Het is een kwestie van tijdgeest, zegt Geert V. “Vroeger riepen professoren na de les in de aula de mannelijke studenten op om zaad te doneren. Ze kregen er in de jaren zeventig 500 Belgische frank voor, een aardig zakcentje toen. Die mannen waren daarmee content. Dan konden ze eens goed gaan eten met hun vriendin. Als je dat nu nog zou doen heb je een tuchtprocedure aan je been.” “Maar die spermadonoren waren wel nodig aangezien de fertiliteitstechnieken toen helemaal nog niet zo ver stonden als vandaag”, vervolgt de dokter. “De zogenaamde ‘verse donoren’ waren ook het meest aangewezen aangezien de invriestechnieken nog niet op punt stonden. Maar die verse donoren moet je natuurlijk wel vinden.”

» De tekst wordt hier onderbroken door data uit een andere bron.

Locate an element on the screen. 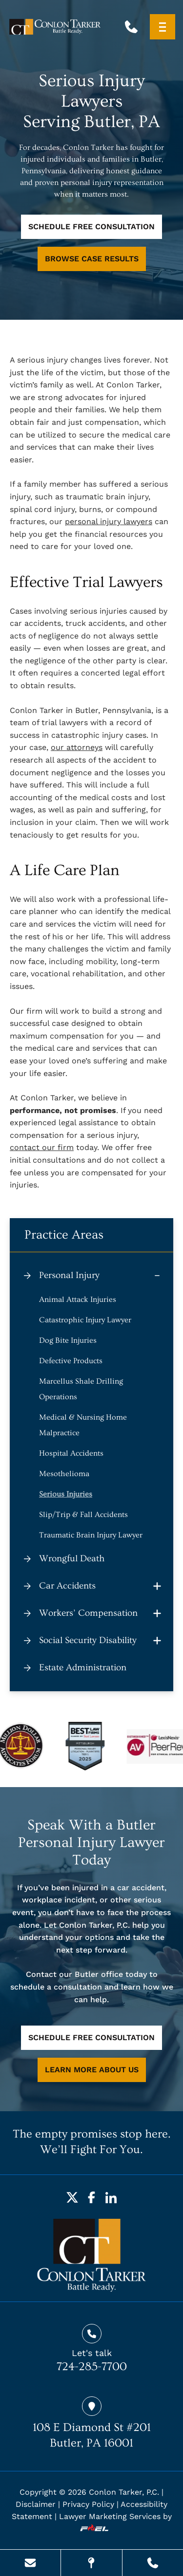 The height and width of the screenshot is (2576, 183). Wrongful Death is located at coordinates (71, 1558).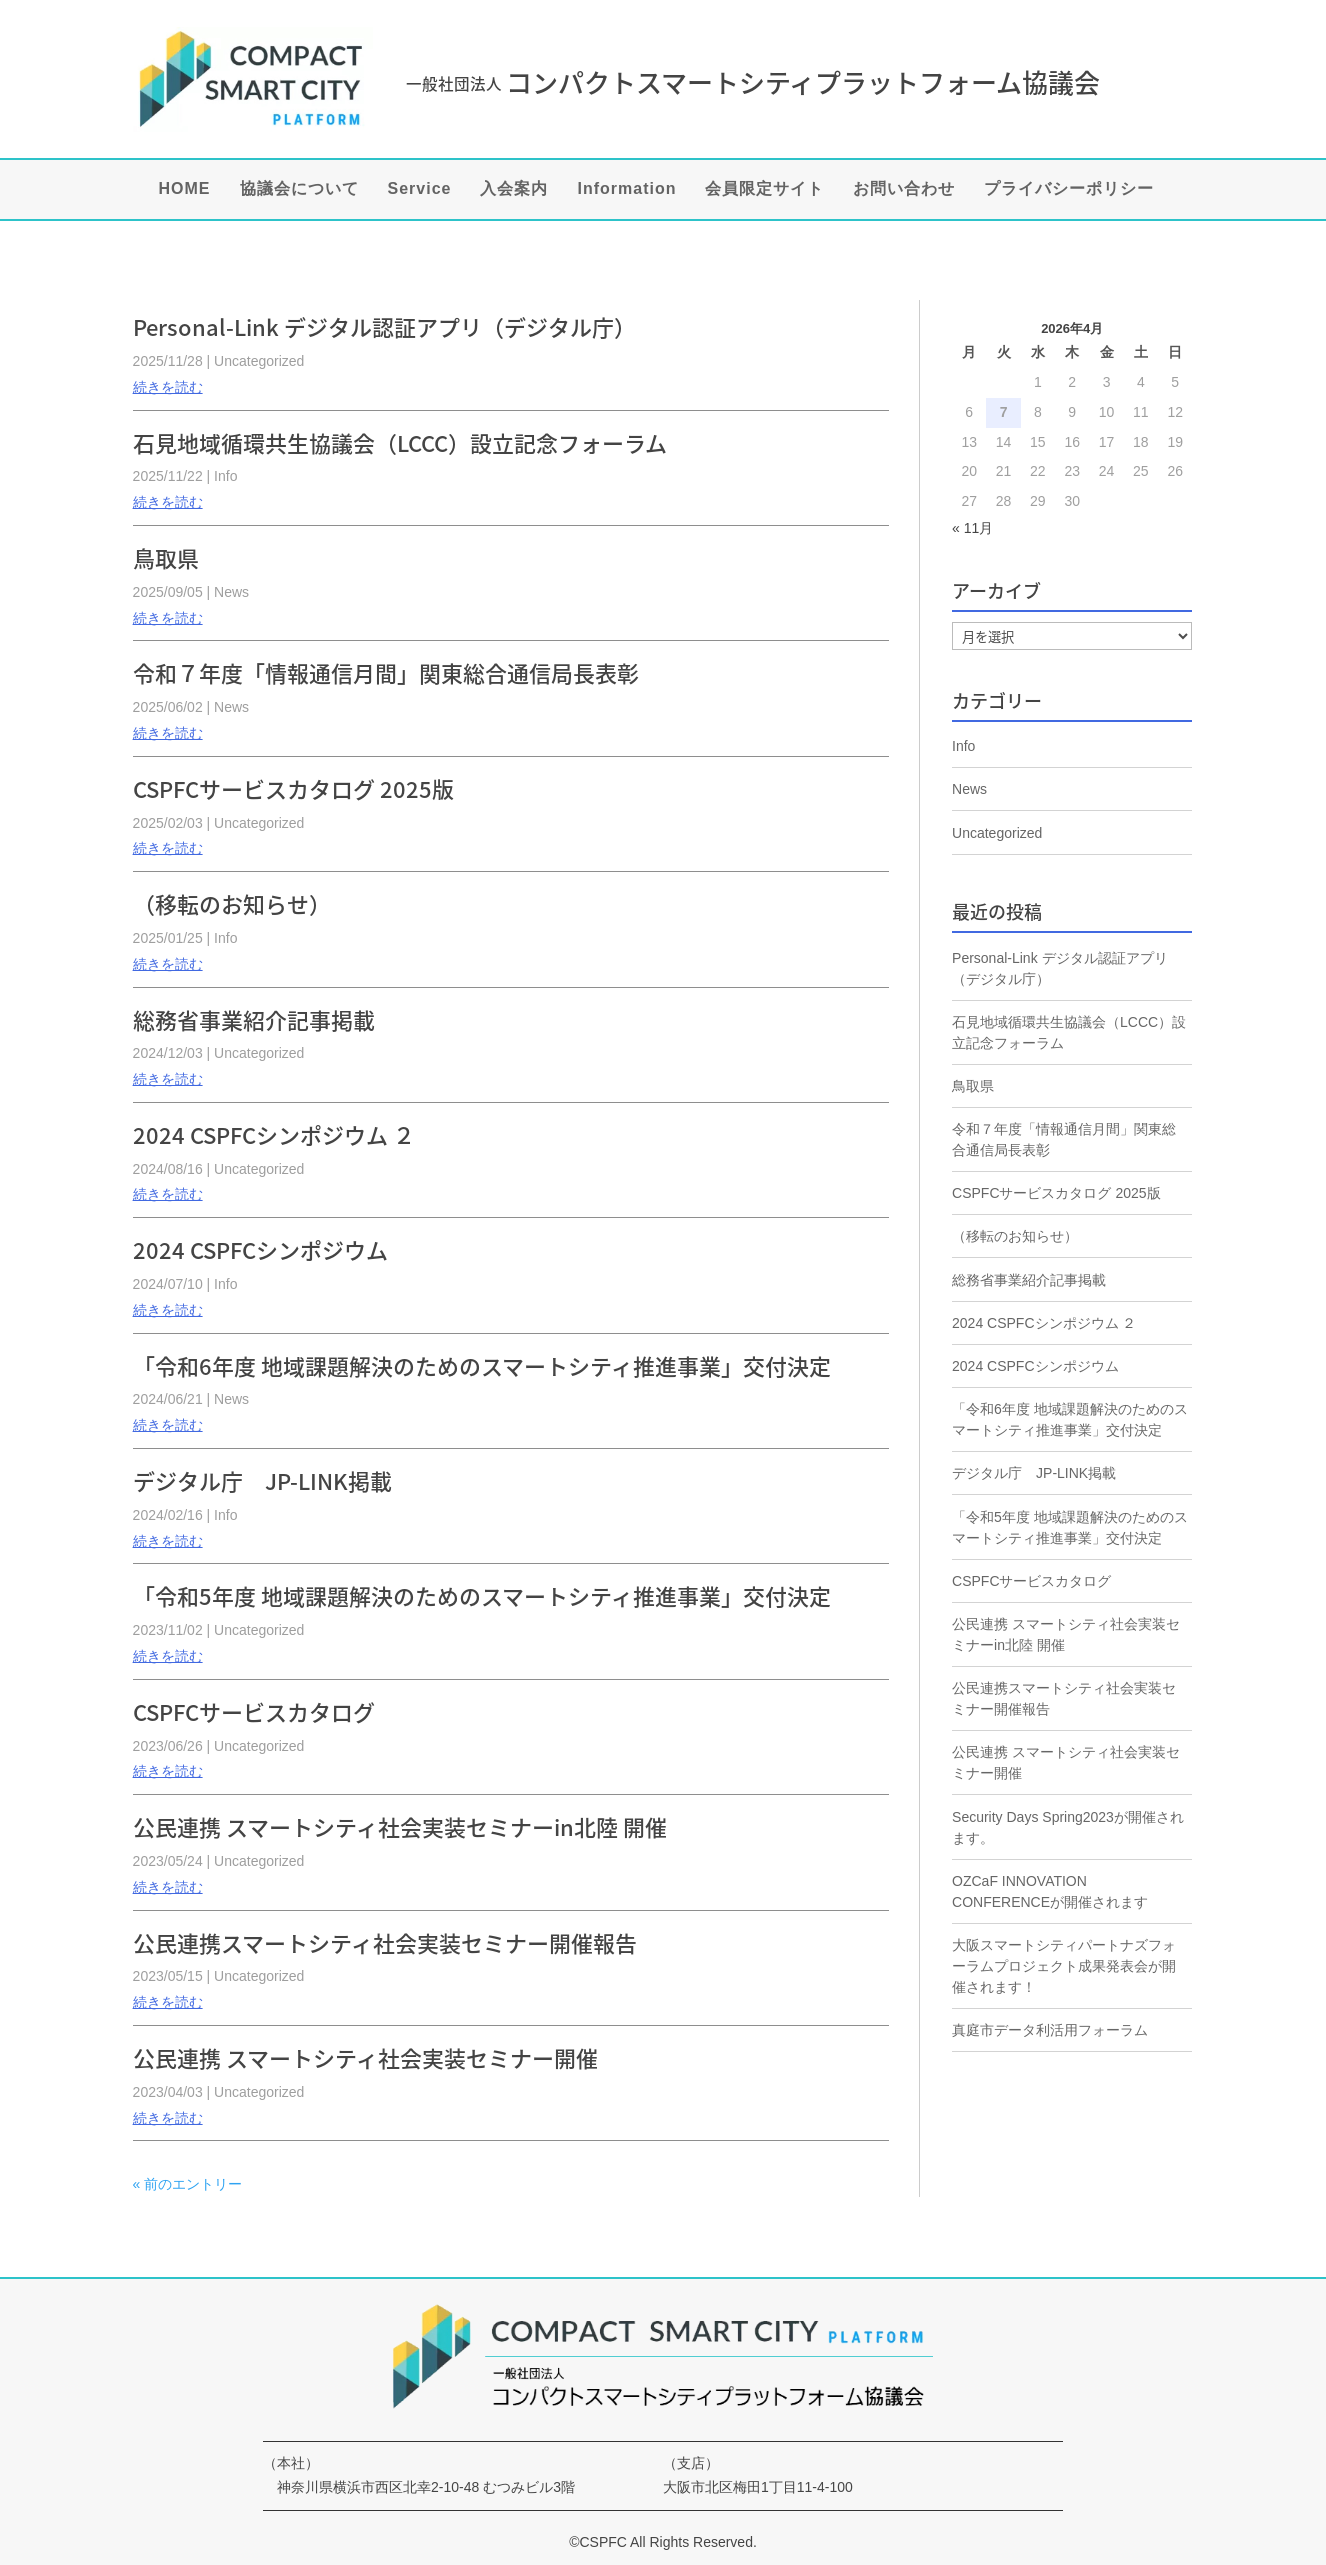 This screenshot has height=2565, width=1326. What do you see at coordinates (254, 1711) in the screenshot?
I see `CSPFCサービスカタログ` at bounding box center [254, 1711].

Voor een goed begrip: een verse donor moet op het moment van de inseminatie – wanneer de vrouw ovuleert – naar het behandelende ziekenhuis of de praktijk komen en daar vers sperma afleveren. Nadien wordt de zaadcel bij de vrouw ingebracht.
Gangbaar voor die tijd
Of de dokter vervolgens de nazwanger tuur zelf een handje hielp wil hij dus niet gezegd hebben, maar volgens Geert V. was zoiets in de jaren zeventig en tachtig wel een gangbare praktijk. Hij wijst opnieuw naar de tijdgeest. “Nu zou dat niet meer kunnen, laat dat duidelijk zijn. Maar nu is er ook veel minder nood aan (verse) donoren aangezien de technieken om uit zwak sperma van de partner toch nog de beste soldaten te
selecteren enorm geëvolueerd zijn.”
De dokter voelt zich gesterkt door steunbetuigingen. “De telefoon staat hier roodgloeiend, allemaal van collega-artsen die mij een hart onder de riem steken. Ook patiënten bellen me om me te steunen. Sommige vrienden zien het wel niet meteen zitten om nu met mij op restaurant te gaan uit schrik om aangegaapt te worden. Maar ik laat me niet onderuit halen door deze hetze. Anderen hadden misschien al lang hun kop laten hangen, maar ik wil me niet wegsteken.”
Hij haalt meteen ook uit naar het bestaan van Dna-databanken waarmee donorkinderen als Stefan op zoek gaan naar hun werkelijke afstamming. “Een regelrechte aanfluiting van de privacy”, vindt hij. “Akkoord dat zulke databanken geraadpleegd worden om bijvoorbeeld daders van verkrachtingen op te sporen, maar niet om een hele stamboom te reconstrueren. Dergelijke ‘privé enquêtes’ zijn een ware bedreiging voor alle anonieme donoren.”